Keeping agencies safe requires compromise between cybersecurity teams charged with envisioning threats and departments that are more likely to be focused on the desirable functionalities digital solutions can offer. The CISO, therefore, needs to be able to fine-tune their security approaches to a state's particular risk levels to ensure safety without introducing unnecessary frictions. This balancing act requires cybersecurity teams to be able to explain to other departments why the security measures they settled on are necessary.
Establishing trusted, communicative relationships with other departments can be essential, said Keith Tresh when Government Technology caught up with him about his first year as Idaho’s CISO.
“You have to be able and willing to work with the business side to manage risk,” Tresh said. “That’s what security is — managing risk.“
FROM THE GOLDEN STATE TO THE GEM STATE
Tresh came to Idaho from California, where he had held a variety of cybersecurity roles, including CISO of the state and, later, of Orange County. Each jurisdictional switch brought with it major changes in the types, volume and likelihood of cyber risks.
“The approach and the focus are completely different” across those agencies, Tresh explained.
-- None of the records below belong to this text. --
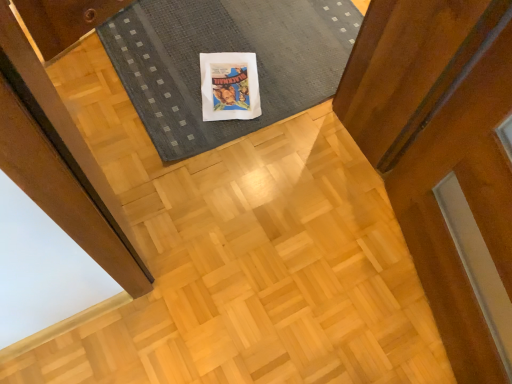 The width and height of the screenshot is (512, 384). In order to click on free space on the front side of dark gray textured mat at center in this screenshot , I will do coord(221,170). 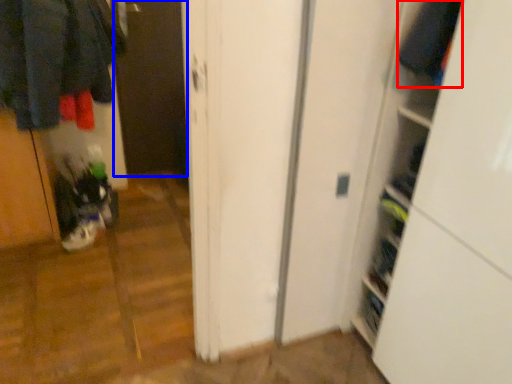 Question: Which object is further to the camera taking this photo, clothing (highlighted by a red box) or screen door (highlighted by a blue box)?

Choices:
 (A) clothing
 (B) screen door

Answer: (B) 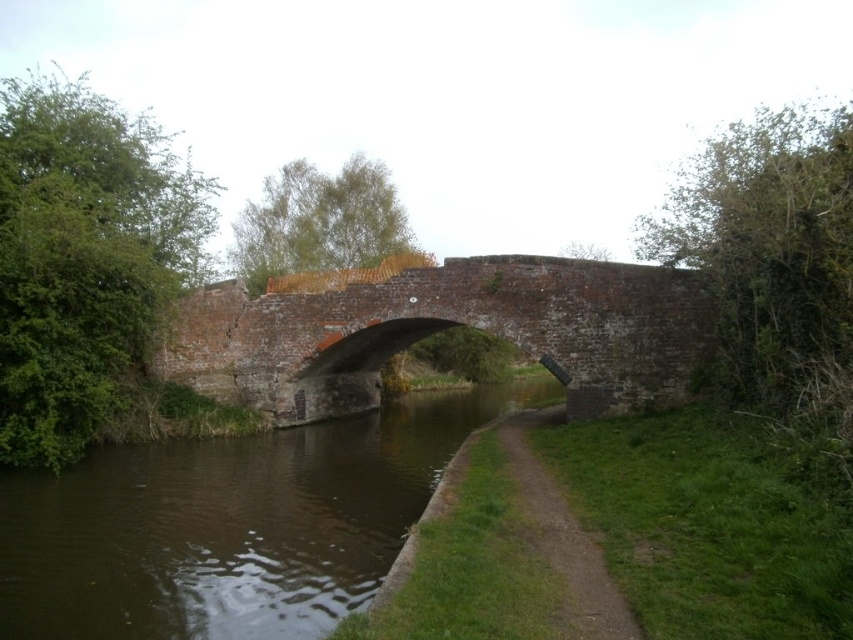 Is brown brick bridge at center above dirt/gravel path at center?

Correct, brown brick bridge at center is located above dirt/gravel path at center.

Is brown brick bridge at center to the left of dirt/gravel path at center from the viewer's perspective?

Yes, brown brick bridge at center is to the left of dirt/gravel path at center.

What do you see at coordinates (440, 330) in the screenshot? I see `brown brick bridge at center` at bounding box center [440, 330].

The width and height of the screenshot is (853, 640). What are the coordinates of `brown brick bridge at center` in the screenshot? It's located at (440, 330).

Between point (163, 636) and point (577, 554), which one is positioned in front?

Positioned in front is point (163, 636).

Is brown smooth water at center shorter than dirt/gravel path at center?

Incorrect, brown smooth water at center's height does not fall short of dirt/gravel path at center's.

Is point (155, 490) positioned in front of point (589, 545)?

No, (155, 490) is behind (589, 545).

Locate an element on the screen. The width and height of the screenshot is (853, 640). brown smooth water at center is located at coordinates (230, 524).

Is brown smooth water at center wider than brown brick bridge at center?

No, brown smooth water at center is not wider than brown brick bridge at center.

Who is more distant from viewer, (498, 388) or (695, 360)?

The point (498, 388) is behind.

Identify the location of brown smooth water at center. This screenshot has width=853, height=640. (230, 524). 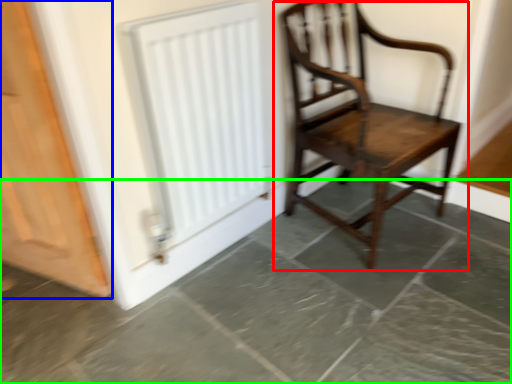 Question: Which is farther away from chair (highlighted by a red box)? door (highlighted by a blue box) or concrete (highlighted by a green box)?

Choices:
 (A) door
 (B) concrete

Answer: (A) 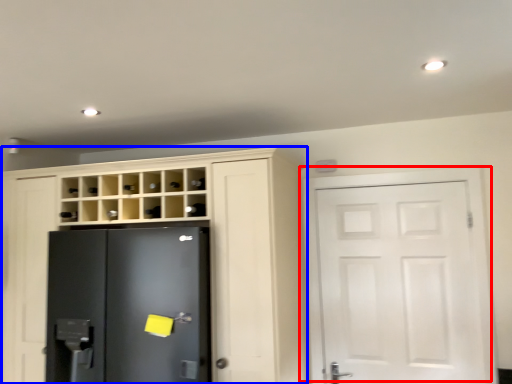 Question: Which object is closer to the camera taking this photo, door (highlighted by a red box) or cupboard (highlighted by a blue box)?

Choices:
 (A) door
 (B) cupboard

Answer: (B) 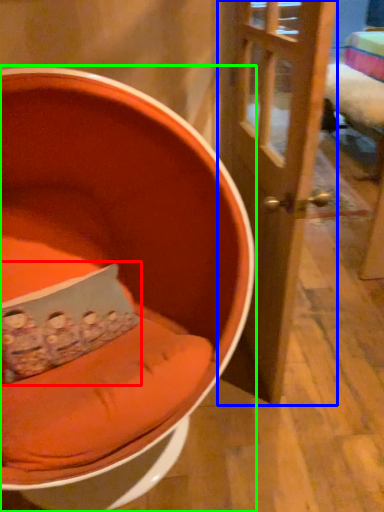 Question: Which object is positioned closest to pillow (highlighted by a red box)? Select from door (highlighted by a blue box) and chair (highlighted by a green box).

Choices:
 (A) door
 (B) chair

Answer: (B)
Further, when switching from California to Idaho, “it’s like when you’re a small business versus a medium business.”
California’s more vocal political climate and tendency to make news for stances on controversial topics results in the state being more frequently targeted by ideologically motivated hackers, and its massive economy often tempts cyber criminals looking for lucrative payouts. Meanwhile, Idaho’s quieter political scene and different economic focus make it a somewhat smaller target, Tresh said.
SPEAKING THE BUSINESS SIDE'S LANGUAGE
Smaller targets are still targets, however. The sense of lower risk can be a mixed blessing because it can trick agencies into assuming how safe they are.
“It’s a dual-edged sword,” Tresh said. “You can be a little more creative, but if people want to focus on the fact that we’re not as big a target, there are some who may say, 'Well, hey, we’re not as big a target, why do we have to do that, then?’”
CISOs need to apply enough preventative safeguards to protect systems and data without holding back the operations of other agencies. That kind of calculation can impact decisions around the kinds of authentication steps and other protective measures state employees should abide by when remotely accessing government systems, for example. The right balance will be different for each state, based on its unique circumstances.
CISOs must be ready to inform agencies — especially those that have experienced the damage of cyber attacks firsthand — about why they’re being asked to go through all the recommended layers of security, he explained. His own prior experience in CIO roles, alongside cybersecurity ones, has given him perspective on this dynamic.
“I’m trying my best to create trusting relationships with people and make them understand [that] all I’m here to do is to try to help them make things easier, not try to make their lives miserable,” Tresh said.
The best cybersecurity efforts preempt and thwart attacks before damage is done, which makes it hard for agencies to assess how much potential loss they avoided by adopting security measures. This reality makes it even more essential for CISOs to learn to speak other agencies’ languages — to underscore why security policies are beneficial in terms that will resonate, Tresh said.
“We need to be evolving into a place where we’re able to put a bow around why security is important, not just because we say so and because of hacks, but because of how it affects the bottom line … return on investment, trust and your reputation,” he said.
In short, CISOs need to learn “how to be better sales people.”
After all, even agencies that avoid falling victim to breaches can't count on being as lucky in the future given that cyber criminals are always honing their attacks. The recent Microsoft Exchange and Solar Winds hacks demonstrate that risks can be anywhere, even within some of the largest companies and malware patches. States must take a zero-trust approach, Tresh said, because hard-to-see attacks are likely to get worse.
“Once the bad guys and gals see something works, they repackage it and use it elsewhere,” he said. “This year, we’re probably going to see more of those.”